I do think that science IS a social mechanism that can operate outside the restrictions of individual intelligences to acquire veridical knowledge of how the world works. But this is explicit knowledge and science does not deliver wisdom, only this explicit form of knowledge. To have a cultural sapience would require some means of gaining and storing implicit knowledge plus having a way of using that knowledge through a form of cultural "intuition" or judgment.
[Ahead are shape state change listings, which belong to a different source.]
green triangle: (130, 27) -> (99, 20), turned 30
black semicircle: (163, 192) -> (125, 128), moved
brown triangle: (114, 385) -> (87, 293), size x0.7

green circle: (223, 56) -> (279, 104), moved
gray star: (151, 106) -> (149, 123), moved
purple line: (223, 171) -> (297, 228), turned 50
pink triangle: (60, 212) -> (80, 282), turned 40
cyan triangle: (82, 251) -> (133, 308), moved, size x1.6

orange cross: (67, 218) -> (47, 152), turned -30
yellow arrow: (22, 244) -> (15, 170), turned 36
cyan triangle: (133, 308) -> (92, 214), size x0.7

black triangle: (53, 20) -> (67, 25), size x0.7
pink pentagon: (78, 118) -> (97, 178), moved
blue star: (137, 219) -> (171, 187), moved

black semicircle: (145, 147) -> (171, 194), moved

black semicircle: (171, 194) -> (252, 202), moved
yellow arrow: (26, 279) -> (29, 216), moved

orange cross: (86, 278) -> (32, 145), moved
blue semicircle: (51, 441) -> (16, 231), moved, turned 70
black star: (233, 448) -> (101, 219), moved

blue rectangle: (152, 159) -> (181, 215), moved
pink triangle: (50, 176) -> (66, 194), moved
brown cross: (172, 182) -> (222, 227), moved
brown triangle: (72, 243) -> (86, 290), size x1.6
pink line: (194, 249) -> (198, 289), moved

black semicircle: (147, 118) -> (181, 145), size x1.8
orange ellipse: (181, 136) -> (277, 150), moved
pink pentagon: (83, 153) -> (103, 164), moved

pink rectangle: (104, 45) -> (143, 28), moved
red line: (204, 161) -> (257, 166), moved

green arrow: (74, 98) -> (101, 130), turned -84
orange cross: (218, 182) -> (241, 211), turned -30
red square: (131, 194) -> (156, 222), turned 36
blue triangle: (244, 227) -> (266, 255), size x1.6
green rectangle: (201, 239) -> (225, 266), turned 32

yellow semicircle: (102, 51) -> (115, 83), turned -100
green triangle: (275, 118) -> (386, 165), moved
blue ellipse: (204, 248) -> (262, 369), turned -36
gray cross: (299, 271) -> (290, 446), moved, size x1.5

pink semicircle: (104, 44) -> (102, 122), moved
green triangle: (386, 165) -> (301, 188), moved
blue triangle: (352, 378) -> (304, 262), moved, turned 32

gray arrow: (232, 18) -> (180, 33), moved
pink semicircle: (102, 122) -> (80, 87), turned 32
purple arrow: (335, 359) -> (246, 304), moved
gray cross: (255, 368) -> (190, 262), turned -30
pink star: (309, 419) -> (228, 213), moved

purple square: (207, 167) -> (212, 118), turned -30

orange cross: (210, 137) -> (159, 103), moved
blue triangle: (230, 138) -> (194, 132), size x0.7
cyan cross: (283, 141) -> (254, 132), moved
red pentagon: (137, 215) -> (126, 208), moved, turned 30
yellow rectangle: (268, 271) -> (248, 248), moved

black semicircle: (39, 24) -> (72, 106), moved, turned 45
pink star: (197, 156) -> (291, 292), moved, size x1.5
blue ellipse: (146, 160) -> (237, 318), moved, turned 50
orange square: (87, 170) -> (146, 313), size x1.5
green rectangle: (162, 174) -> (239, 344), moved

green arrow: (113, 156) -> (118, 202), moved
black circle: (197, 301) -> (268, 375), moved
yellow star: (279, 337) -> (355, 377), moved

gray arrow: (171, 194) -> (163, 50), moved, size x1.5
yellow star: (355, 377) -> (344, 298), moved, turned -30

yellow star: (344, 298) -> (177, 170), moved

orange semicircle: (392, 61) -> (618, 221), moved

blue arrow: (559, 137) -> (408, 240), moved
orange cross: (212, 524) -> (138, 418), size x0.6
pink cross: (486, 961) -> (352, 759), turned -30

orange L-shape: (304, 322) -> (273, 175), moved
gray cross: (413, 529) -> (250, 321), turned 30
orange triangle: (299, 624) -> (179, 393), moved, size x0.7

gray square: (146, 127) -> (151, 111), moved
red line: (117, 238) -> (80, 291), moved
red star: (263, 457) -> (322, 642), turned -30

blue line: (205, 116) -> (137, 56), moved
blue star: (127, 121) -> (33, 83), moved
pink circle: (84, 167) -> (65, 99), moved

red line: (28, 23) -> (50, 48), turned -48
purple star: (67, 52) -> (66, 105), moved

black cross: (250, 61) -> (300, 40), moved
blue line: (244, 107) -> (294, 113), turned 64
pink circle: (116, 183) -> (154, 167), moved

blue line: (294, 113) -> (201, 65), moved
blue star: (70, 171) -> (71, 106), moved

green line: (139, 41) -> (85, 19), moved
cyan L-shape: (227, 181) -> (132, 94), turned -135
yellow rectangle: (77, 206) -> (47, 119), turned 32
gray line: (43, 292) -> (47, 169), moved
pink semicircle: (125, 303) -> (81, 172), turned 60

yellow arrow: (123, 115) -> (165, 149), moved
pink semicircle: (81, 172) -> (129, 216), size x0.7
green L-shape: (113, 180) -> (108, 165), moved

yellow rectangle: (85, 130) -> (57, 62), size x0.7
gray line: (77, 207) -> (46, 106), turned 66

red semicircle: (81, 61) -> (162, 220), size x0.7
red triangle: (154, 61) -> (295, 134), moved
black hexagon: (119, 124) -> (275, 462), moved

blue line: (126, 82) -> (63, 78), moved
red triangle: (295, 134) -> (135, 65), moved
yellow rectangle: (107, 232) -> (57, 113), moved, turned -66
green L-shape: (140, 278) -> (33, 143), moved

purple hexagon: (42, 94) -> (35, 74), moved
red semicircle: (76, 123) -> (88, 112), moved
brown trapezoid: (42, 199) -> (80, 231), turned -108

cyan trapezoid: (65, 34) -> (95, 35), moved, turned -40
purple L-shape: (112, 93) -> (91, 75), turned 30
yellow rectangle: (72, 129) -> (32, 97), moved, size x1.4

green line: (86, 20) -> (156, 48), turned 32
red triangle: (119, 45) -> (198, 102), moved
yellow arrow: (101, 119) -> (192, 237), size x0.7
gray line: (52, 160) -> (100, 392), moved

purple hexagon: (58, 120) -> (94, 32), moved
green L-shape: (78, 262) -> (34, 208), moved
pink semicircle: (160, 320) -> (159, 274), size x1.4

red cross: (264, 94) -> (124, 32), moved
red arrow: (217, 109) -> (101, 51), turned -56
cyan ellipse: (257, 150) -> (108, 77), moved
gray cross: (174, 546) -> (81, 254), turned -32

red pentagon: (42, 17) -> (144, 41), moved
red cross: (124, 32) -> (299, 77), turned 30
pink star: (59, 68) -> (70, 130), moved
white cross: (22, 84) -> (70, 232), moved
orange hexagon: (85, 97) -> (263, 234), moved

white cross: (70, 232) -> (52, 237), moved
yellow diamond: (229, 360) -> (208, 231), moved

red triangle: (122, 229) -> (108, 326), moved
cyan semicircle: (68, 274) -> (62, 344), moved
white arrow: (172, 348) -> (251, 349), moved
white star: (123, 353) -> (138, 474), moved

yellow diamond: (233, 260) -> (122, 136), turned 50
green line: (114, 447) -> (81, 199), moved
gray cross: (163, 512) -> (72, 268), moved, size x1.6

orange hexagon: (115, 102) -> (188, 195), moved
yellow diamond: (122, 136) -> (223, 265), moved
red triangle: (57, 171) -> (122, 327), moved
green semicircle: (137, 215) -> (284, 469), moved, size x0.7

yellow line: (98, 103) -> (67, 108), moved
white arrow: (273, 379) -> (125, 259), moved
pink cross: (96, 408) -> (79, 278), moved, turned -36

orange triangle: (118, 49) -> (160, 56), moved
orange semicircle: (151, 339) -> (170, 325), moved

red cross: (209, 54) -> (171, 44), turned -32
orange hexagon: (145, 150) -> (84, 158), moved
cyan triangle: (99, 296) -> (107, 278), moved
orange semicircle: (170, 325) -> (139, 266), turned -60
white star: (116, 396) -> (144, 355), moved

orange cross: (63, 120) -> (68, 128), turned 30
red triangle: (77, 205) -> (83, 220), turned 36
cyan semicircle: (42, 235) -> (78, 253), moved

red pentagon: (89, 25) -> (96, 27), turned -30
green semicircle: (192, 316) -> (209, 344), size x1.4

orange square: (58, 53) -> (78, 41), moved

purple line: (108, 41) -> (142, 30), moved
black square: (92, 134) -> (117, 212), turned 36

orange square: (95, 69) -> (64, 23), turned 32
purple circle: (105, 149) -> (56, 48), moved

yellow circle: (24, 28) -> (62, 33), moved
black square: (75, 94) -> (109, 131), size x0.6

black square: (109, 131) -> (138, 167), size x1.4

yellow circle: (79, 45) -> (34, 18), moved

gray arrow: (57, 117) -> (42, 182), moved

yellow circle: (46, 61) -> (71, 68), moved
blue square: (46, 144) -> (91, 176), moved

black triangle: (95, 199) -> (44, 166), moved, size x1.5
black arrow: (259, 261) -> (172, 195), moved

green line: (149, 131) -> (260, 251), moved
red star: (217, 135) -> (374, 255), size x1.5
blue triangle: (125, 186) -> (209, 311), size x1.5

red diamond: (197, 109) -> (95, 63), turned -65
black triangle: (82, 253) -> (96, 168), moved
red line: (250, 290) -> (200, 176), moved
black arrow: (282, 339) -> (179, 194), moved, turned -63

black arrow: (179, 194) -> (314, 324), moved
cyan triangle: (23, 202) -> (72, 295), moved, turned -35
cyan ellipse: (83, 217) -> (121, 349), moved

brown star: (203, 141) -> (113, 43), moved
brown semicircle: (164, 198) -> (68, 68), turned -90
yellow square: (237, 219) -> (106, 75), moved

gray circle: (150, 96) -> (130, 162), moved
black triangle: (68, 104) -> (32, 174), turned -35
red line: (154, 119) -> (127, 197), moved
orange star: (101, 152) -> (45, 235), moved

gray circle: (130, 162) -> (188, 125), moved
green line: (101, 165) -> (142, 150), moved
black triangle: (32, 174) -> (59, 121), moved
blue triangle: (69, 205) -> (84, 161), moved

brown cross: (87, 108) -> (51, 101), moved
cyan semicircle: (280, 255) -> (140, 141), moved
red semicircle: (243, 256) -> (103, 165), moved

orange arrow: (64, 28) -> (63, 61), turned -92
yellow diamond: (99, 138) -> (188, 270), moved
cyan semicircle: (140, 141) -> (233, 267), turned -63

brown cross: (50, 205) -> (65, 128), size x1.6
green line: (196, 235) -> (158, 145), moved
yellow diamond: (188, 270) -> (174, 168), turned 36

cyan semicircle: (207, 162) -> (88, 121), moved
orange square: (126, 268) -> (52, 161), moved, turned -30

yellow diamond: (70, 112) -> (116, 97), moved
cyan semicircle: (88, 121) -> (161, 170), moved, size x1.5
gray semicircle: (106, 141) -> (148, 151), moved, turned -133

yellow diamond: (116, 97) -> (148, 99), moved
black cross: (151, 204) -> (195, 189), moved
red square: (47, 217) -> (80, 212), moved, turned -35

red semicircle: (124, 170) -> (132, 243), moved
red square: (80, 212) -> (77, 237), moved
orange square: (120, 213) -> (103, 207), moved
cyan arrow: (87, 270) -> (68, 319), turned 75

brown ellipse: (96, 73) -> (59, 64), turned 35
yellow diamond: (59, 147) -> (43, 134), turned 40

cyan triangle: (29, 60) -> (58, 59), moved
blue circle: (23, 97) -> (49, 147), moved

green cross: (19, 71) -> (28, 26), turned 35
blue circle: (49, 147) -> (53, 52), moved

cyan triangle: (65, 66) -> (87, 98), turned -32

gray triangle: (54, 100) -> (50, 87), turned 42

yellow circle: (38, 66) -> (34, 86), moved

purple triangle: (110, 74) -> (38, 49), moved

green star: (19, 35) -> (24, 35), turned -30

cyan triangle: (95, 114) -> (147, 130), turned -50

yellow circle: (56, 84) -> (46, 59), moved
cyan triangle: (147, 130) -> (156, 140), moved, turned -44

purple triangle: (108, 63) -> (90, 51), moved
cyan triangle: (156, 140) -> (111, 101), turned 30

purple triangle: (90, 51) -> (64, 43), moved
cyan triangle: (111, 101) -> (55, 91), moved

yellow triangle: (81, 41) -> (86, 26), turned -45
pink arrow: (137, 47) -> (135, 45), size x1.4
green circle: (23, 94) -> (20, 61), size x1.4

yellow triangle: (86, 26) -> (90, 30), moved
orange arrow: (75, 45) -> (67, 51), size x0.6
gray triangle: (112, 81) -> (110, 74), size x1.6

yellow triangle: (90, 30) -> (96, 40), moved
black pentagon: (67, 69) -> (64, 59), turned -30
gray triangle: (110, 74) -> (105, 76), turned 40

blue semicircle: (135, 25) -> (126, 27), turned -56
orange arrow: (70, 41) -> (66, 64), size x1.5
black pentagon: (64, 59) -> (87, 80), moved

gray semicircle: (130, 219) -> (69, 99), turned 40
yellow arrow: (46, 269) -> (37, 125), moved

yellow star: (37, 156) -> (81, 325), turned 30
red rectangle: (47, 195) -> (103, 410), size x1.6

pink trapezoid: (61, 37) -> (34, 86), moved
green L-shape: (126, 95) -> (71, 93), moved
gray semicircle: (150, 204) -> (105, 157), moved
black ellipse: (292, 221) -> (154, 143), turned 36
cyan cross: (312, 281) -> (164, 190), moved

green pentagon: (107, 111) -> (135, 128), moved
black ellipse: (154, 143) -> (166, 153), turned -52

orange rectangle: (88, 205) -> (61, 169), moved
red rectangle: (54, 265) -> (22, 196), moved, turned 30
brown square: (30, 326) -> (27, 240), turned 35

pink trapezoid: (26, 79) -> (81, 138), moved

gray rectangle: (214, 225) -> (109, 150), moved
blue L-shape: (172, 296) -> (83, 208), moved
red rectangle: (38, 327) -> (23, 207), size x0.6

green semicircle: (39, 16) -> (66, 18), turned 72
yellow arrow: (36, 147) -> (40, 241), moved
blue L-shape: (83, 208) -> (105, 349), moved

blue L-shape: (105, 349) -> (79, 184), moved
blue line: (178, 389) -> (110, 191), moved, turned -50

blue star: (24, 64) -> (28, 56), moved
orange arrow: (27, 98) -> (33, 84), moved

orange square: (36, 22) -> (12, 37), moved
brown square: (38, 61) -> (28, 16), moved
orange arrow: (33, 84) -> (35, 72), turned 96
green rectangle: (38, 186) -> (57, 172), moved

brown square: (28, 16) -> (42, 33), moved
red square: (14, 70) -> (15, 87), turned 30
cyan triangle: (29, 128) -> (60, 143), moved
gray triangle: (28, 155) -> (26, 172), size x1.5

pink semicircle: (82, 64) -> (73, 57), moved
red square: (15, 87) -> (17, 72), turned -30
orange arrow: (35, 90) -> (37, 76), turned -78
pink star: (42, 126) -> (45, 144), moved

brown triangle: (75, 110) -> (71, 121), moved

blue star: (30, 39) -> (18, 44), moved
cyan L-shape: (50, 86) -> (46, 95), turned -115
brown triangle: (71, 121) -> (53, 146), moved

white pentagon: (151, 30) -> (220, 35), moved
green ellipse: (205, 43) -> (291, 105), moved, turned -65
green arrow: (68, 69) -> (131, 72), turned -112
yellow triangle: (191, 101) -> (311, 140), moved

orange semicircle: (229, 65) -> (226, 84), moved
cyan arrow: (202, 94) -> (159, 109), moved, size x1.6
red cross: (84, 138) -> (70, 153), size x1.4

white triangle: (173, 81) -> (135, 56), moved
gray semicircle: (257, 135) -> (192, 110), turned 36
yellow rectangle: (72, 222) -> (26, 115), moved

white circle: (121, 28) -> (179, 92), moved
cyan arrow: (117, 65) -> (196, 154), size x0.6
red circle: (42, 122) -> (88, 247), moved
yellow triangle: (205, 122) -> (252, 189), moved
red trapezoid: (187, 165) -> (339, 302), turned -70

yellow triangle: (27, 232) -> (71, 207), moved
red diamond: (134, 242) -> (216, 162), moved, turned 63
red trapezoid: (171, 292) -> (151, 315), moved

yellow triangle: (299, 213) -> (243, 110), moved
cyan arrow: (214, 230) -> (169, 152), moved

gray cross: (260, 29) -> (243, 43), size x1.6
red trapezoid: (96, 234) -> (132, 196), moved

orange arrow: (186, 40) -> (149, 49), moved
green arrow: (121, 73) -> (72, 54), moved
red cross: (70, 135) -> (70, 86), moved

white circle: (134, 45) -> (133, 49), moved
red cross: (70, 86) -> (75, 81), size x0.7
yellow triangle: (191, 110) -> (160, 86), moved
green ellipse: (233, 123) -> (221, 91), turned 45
The closest thing that we have at a cultural level that approximates this is our legal systems (which is why we call judges by that title). So perhaps this might qualify as a kind of cultural sapience mechanism. The various forms of laws (e.g. constitutions, edicts, common, etc.) are explicit, but always subject to considerable interpretation (unless you are a member of the Tea Party, in which case you know exactly what the US Constitution says!) So, perhaps an argument that the interpretation of laws (through argumentation) qualifies as a kind of sapience mechanism. I will have to give this more thought.

I agree on your conclusion re: everyone talking a different language. And as I have never found a Rosetta Stone for humanity in its current condition, I really don't try to get anyone to understand anything. Besides, I might be wrong too!